> **WHAT THIS TASK INVOLVES**:
The lines to copy from the data below are those that hold the string "Daniel".

> **RECORDED DATA**:
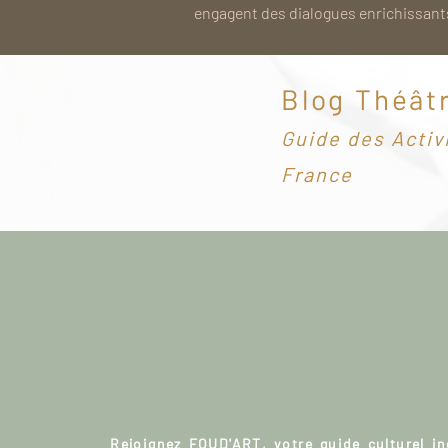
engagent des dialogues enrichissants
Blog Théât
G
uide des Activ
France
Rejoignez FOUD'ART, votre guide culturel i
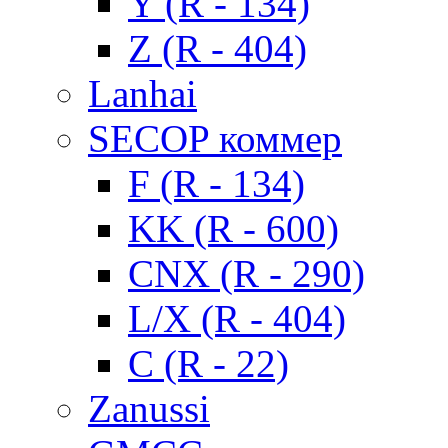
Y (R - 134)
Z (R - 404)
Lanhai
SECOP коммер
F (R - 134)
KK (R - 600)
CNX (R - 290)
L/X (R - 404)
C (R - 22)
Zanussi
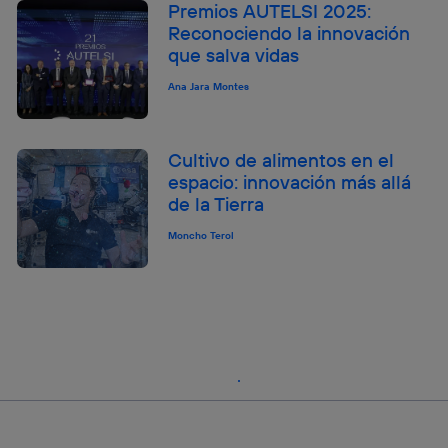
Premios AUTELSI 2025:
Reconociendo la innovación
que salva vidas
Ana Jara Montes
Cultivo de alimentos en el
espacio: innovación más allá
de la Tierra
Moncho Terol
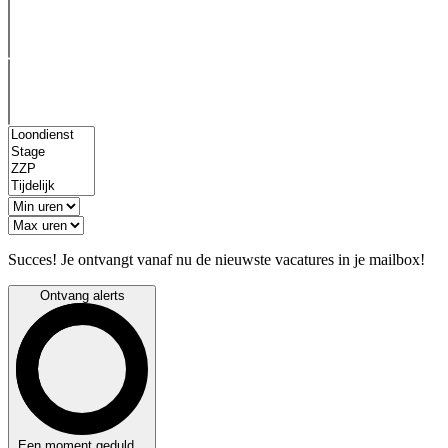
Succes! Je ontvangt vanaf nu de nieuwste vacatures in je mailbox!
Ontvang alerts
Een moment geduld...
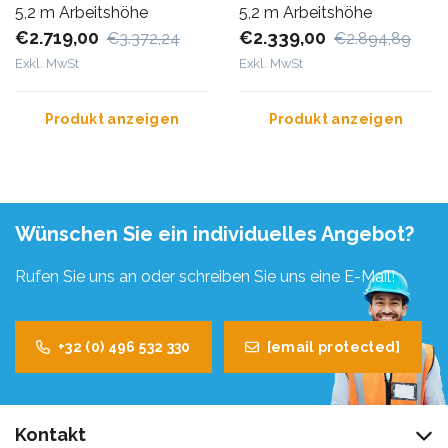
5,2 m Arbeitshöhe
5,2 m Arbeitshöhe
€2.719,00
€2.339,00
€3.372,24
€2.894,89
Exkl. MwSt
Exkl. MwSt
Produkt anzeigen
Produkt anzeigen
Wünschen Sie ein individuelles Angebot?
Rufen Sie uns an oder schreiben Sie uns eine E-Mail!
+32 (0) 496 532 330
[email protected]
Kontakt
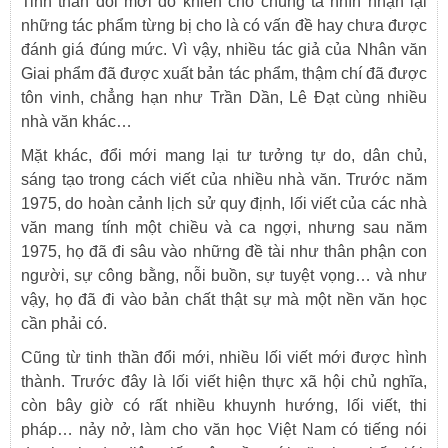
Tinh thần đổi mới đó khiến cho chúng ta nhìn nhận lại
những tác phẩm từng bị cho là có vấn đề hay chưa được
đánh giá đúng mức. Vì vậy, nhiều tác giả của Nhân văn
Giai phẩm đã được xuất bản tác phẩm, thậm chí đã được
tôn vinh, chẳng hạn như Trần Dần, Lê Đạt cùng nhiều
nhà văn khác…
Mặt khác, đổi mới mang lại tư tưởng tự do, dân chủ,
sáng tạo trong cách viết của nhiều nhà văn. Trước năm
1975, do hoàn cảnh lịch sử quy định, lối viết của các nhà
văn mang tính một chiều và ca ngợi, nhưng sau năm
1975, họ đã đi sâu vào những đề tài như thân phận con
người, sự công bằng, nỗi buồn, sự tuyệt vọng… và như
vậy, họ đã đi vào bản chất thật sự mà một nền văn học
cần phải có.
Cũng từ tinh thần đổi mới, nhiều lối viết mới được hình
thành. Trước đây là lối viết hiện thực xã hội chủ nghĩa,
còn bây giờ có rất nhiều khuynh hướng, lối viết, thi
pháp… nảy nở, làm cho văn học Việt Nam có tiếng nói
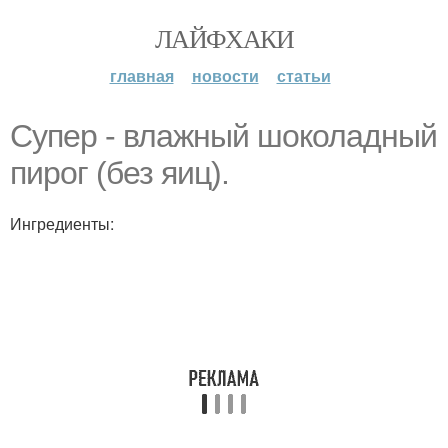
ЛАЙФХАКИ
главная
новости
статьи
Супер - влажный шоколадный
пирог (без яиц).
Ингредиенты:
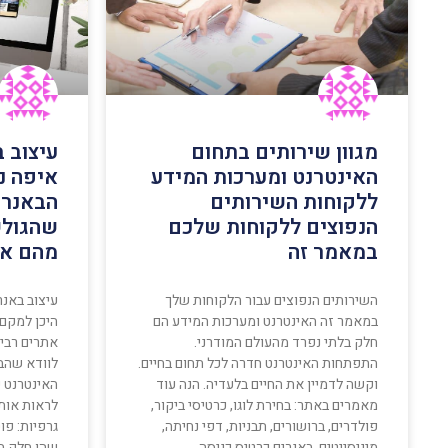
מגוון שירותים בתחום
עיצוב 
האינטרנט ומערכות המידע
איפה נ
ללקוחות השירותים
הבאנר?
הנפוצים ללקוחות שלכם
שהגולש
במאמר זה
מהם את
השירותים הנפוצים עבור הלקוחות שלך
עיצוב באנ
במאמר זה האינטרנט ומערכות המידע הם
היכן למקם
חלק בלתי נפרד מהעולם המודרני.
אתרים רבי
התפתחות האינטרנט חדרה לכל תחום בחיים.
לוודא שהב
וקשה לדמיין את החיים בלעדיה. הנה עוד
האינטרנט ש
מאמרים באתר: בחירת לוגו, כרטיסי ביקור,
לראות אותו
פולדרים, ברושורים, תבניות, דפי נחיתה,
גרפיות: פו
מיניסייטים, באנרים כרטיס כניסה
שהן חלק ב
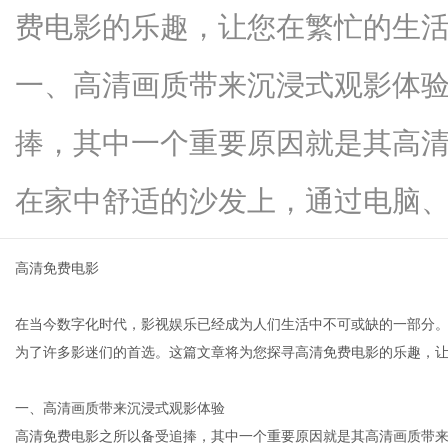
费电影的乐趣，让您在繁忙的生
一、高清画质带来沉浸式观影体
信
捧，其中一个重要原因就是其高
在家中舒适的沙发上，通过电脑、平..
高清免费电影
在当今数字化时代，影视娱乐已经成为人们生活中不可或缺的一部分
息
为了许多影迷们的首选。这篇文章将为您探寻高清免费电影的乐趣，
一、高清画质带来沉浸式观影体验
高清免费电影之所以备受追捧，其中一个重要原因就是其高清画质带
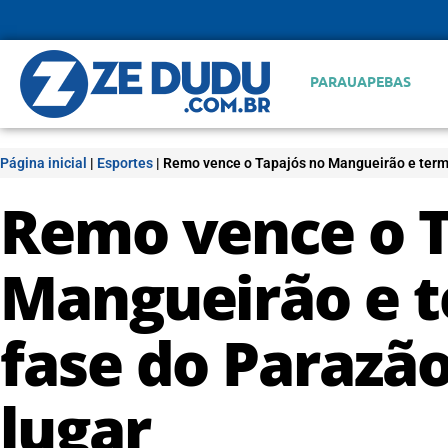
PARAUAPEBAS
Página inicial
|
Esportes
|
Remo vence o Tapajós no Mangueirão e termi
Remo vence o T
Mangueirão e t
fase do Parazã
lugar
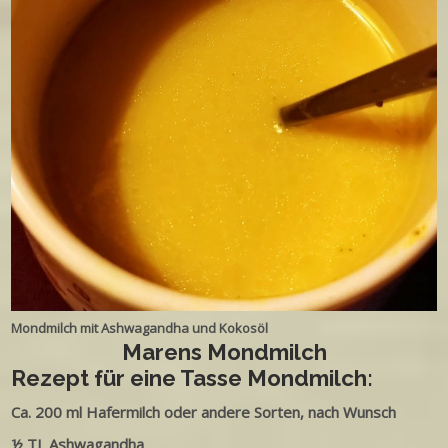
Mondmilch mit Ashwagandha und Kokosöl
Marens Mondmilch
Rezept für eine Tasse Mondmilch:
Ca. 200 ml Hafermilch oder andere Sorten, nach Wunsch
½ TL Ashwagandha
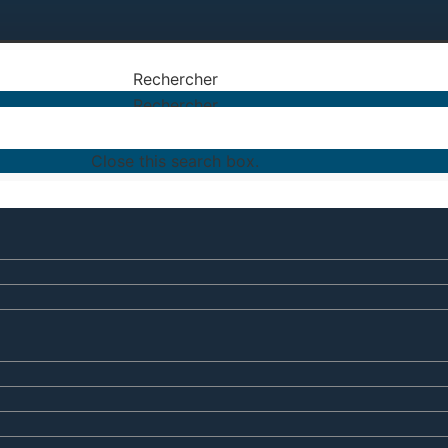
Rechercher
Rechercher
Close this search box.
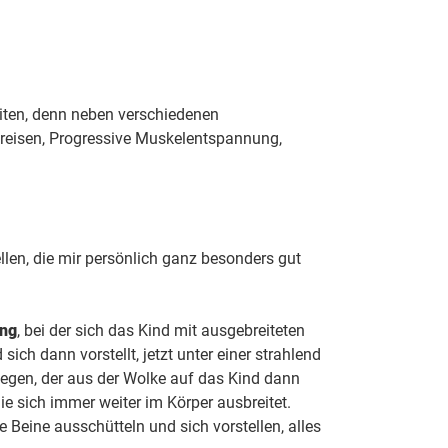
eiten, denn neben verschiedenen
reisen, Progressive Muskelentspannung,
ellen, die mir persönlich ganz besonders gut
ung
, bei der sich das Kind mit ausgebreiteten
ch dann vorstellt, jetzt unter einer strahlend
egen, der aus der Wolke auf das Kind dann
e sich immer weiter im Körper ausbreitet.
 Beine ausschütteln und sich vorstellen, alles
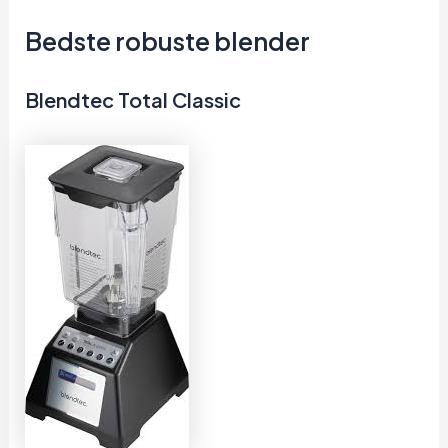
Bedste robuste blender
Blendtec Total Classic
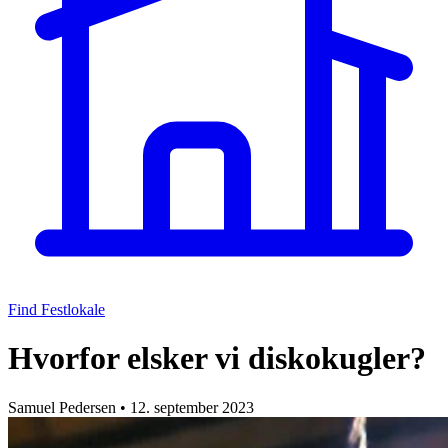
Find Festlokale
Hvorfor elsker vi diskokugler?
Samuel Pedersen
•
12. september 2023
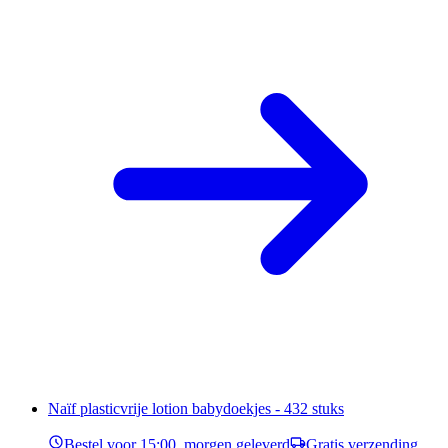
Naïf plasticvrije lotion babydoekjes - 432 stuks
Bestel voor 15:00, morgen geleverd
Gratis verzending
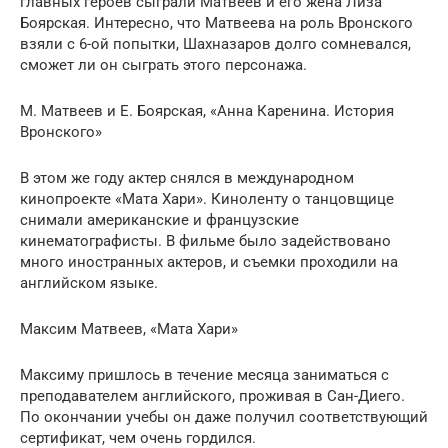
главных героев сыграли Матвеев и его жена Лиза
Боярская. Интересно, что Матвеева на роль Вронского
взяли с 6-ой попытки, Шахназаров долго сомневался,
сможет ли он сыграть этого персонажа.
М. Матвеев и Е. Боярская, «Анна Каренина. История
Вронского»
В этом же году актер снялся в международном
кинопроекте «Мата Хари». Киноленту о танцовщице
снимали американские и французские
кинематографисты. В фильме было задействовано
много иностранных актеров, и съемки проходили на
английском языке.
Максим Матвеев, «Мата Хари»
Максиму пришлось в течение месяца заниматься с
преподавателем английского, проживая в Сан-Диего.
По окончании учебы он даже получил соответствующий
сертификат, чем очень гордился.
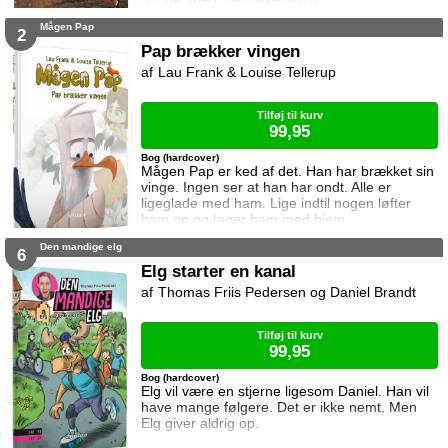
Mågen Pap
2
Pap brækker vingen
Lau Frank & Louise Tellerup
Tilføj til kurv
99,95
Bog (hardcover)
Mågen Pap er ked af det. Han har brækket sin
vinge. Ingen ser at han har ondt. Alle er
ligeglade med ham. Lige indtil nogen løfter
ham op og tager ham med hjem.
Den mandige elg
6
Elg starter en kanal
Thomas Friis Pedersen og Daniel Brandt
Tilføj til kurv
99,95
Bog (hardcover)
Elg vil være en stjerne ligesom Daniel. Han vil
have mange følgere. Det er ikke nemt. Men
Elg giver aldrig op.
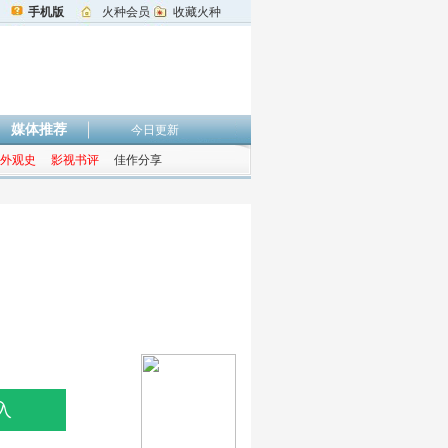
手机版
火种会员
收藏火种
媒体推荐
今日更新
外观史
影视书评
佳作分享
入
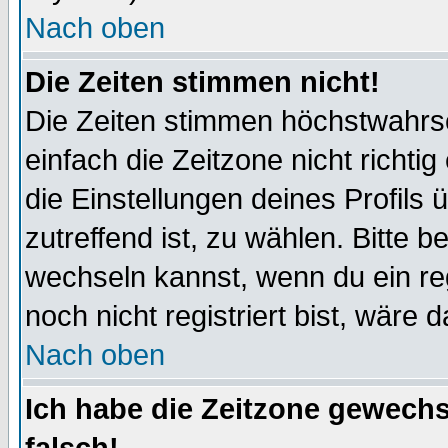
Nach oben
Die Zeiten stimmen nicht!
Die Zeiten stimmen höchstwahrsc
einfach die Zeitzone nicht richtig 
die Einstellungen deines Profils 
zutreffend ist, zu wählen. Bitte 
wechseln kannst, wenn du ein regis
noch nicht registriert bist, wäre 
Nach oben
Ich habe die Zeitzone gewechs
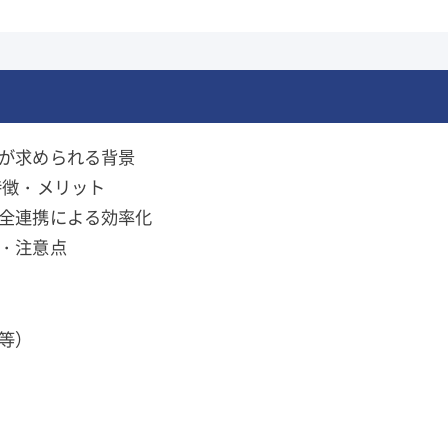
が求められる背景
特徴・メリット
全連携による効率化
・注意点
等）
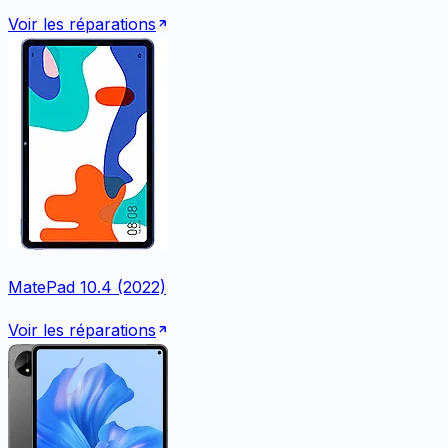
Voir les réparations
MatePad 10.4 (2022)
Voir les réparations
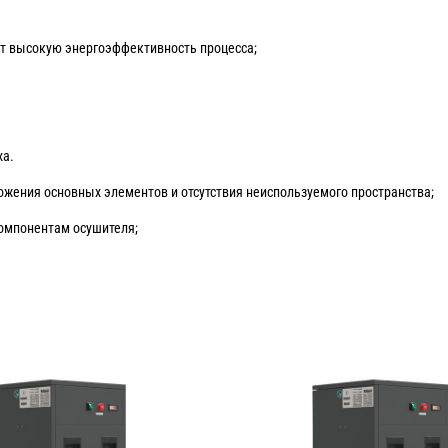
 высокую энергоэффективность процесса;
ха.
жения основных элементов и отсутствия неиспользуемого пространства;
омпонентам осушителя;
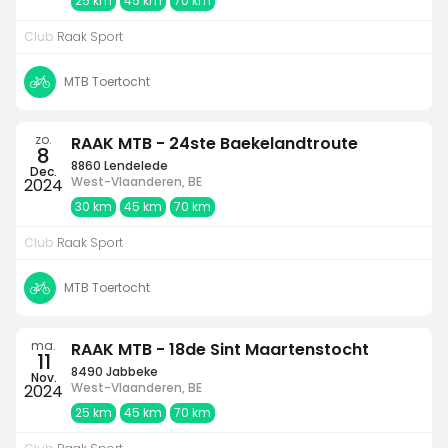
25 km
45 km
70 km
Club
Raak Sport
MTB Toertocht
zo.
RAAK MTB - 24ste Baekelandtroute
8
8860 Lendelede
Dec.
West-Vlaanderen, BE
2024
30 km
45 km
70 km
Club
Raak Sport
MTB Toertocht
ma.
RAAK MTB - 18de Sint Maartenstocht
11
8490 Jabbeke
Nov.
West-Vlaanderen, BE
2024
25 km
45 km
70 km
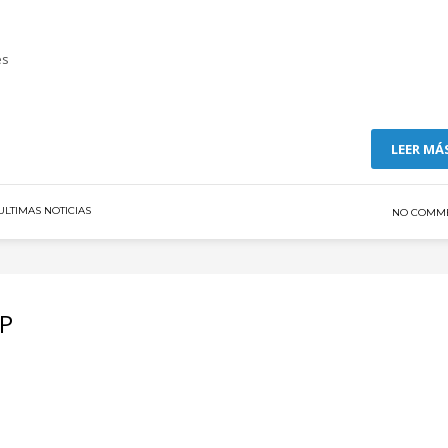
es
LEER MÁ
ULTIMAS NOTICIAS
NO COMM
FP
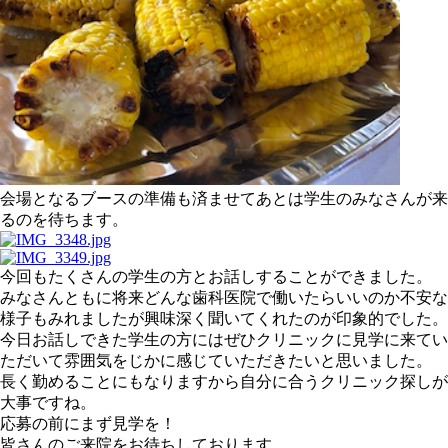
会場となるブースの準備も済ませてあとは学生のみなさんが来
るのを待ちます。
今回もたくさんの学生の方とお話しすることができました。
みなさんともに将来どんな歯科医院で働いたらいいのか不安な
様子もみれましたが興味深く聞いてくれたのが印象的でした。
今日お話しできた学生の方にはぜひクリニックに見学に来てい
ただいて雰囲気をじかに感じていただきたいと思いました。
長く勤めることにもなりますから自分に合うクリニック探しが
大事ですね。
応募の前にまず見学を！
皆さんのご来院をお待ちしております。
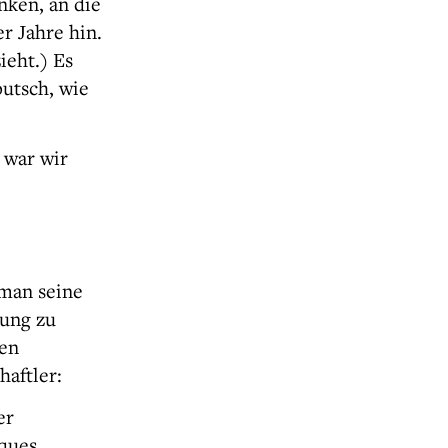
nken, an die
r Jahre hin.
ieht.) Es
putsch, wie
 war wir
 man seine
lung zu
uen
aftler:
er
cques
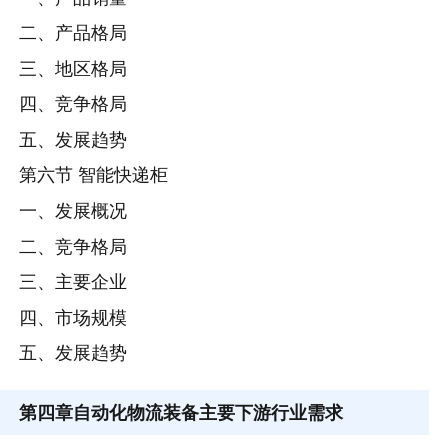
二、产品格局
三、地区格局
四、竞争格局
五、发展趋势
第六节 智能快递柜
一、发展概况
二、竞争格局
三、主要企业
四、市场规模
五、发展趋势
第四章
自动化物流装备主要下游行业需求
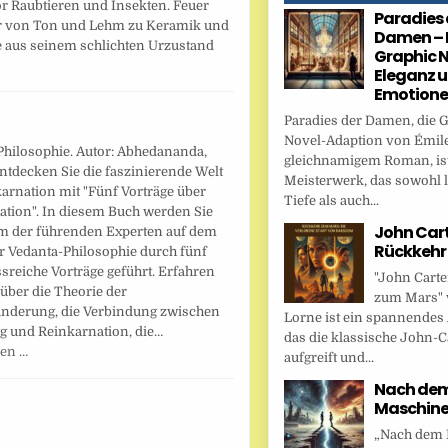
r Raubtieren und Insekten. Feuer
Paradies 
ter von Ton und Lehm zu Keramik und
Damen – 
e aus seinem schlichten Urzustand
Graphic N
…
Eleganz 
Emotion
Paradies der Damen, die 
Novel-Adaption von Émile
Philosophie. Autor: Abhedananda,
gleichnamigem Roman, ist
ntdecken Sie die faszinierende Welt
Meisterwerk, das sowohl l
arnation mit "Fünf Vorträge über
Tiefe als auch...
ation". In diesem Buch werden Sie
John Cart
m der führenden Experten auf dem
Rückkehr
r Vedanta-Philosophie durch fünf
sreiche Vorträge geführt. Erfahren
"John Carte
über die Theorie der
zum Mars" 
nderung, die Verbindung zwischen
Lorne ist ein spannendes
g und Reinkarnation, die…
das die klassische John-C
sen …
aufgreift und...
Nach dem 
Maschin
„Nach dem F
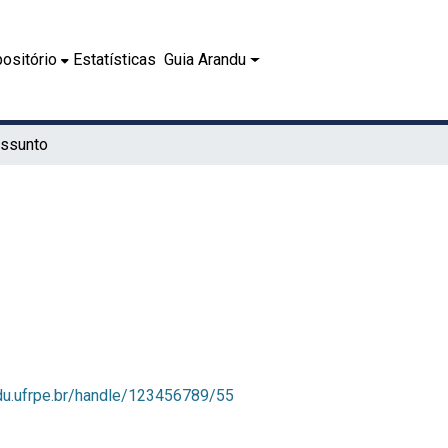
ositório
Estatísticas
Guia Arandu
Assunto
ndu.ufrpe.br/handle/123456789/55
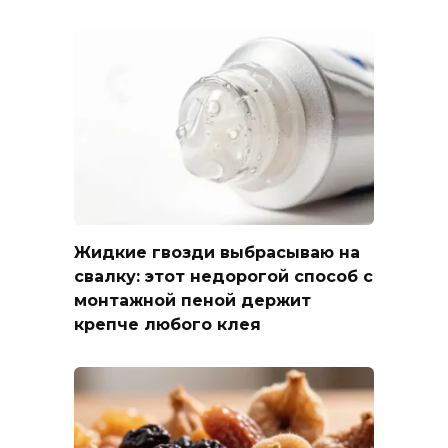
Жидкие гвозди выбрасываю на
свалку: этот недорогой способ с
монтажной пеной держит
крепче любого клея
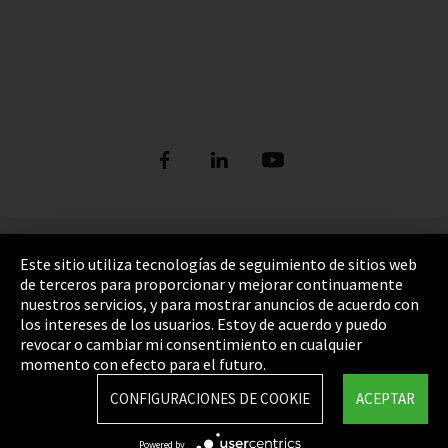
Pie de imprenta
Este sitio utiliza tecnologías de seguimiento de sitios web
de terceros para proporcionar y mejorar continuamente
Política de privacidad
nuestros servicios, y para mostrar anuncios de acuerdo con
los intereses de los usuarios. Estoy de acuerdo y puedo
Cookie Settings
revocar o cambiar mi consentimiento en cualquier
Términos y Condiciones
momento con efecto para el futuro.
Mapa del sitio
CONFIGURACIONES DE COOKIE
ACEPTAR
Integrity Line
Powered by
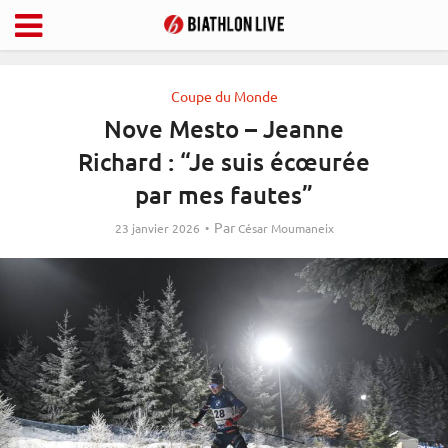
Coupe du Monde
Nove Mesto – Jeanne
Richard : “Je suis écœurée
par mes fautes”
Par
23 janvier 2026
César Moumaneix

> **TASK OUTPUT**:
Thomas Friis Pedersen og Daniel Brandt
Elg vil være en stjerne ligesom Daniel. Han vil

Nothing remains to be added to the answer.